The first parish priest, the Rev. Charles Smith, was succeeded by a Scotsman, the Rev. John Braidfoot, who became Chaplain of the Second Virginia Infantry Regiment when the American Revolution broke out. Loyalists on the Vestry included Andrew Sprowle, the wealthiest man in the colony and the owner of the Gosport Shipyard.
When the British occupied the town, the church was used by the British garrison. General Cornwallis left Portsmouth for Yorktown where his army was defeated; Trinity's old church bell was cracked celebrating his surrender. The first native-born rector, John Emmerson. Since there was no bishop in Virginia at that time, he had to receive his Certificate of Ordination from the Bishop of London in England and it hangs in the parish hall.
In 1821 the Vestry called the Rev. John H. Wingfield who remained rector for fifty years. During the Civil War the crew of the ironclad C.S.S. Virginia (commonly called the Merrimac) worshipped at Trinity before taking to ship to fight in the first battle of ironclads against the Union ship Monitor. The Union army then occupied the city and the Rev. Mr. Wingfield’s son having refused to sign the oath of loyalty to the United States, was thrown in jail and sentenced to sweep the streets.
Over these years, the colonial pews and side balconies were removed and several fine Tiffany windows added. In the 1890’s Trinity Church was the founder of the King’s Daughters Hospital, which later became Portsmouth General Hospital. In 1893 the baptismal font in the shape of an angel, fondly called Elizabeth, was dedicated.
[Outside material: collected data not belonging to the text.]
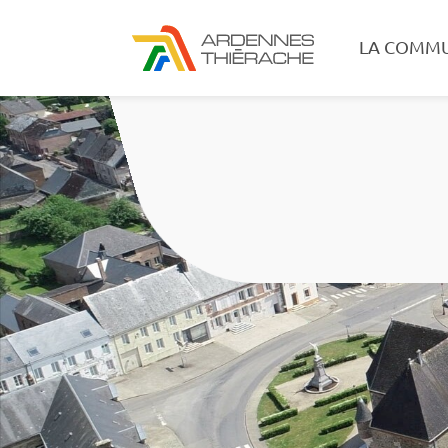
LA COMM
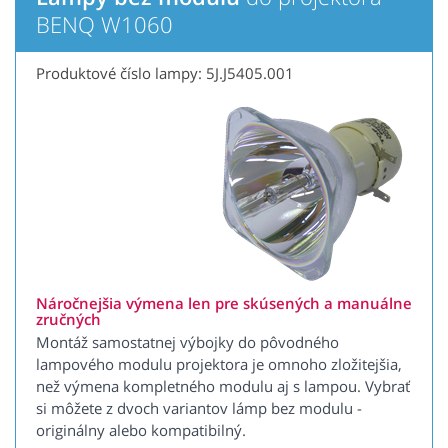
BENQ W1060
Produktové číslo lampy: 5J.J5405.001
Náročnejšia výmena len pre skúsených a manuálne
zručných
Montáž samostatnej výbojky do pôvodného
lampového modulu projektora je omnoho zložitejšia,
než výmena kompletného modulu aj s lampou. Vybrať
si môžete z dvoch variantov lámp bez modulu -
originálny alebo kompatibilný.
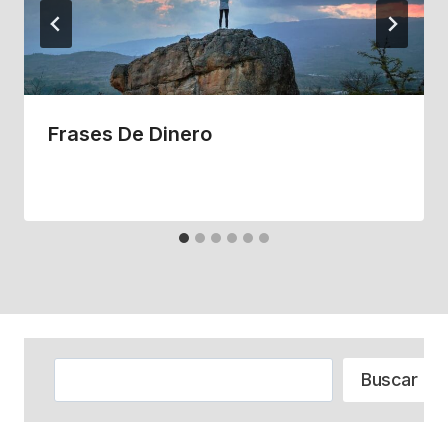
Frases De Dinero
Buscar
Buscar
In the 1950s the Victorian parish hall was replaced by a modern facility. In 1976, to commemorate the American Bicentennial, a wall plaque, depicting a family from the eighteenth century and carved at the National Cathedral, was mounted above the font. By 1993 a $300,000 renovation plan which included the church, organ, and the churchyard was completed. A former rector, The Reverend C. Charles Vaché, spearheaded an effort to improve housing conditions for the poor and made Trinity’s facilities available to many groups. Today the same sense of community responsibility prevails at Trinity.
As Portsmouth expanded to the west, Trinity Church and the previous existing mission of St Stephen's in Port Norfolk together created the new St. Christopher's Mission in the Churchland area which has been an independent parish for over forty years
Most of Trinity’s priests have remained for long tenures. The Rev. Robert Huffman came to be rector in 1977 and remained until his retirement in 1993. His predecessor stayed for nineteen years until he became Bishop of the Diocese of Southern Virginia. Trinity Church could rightly be called the mother of bishops, since five of its rectors have been elected bishop.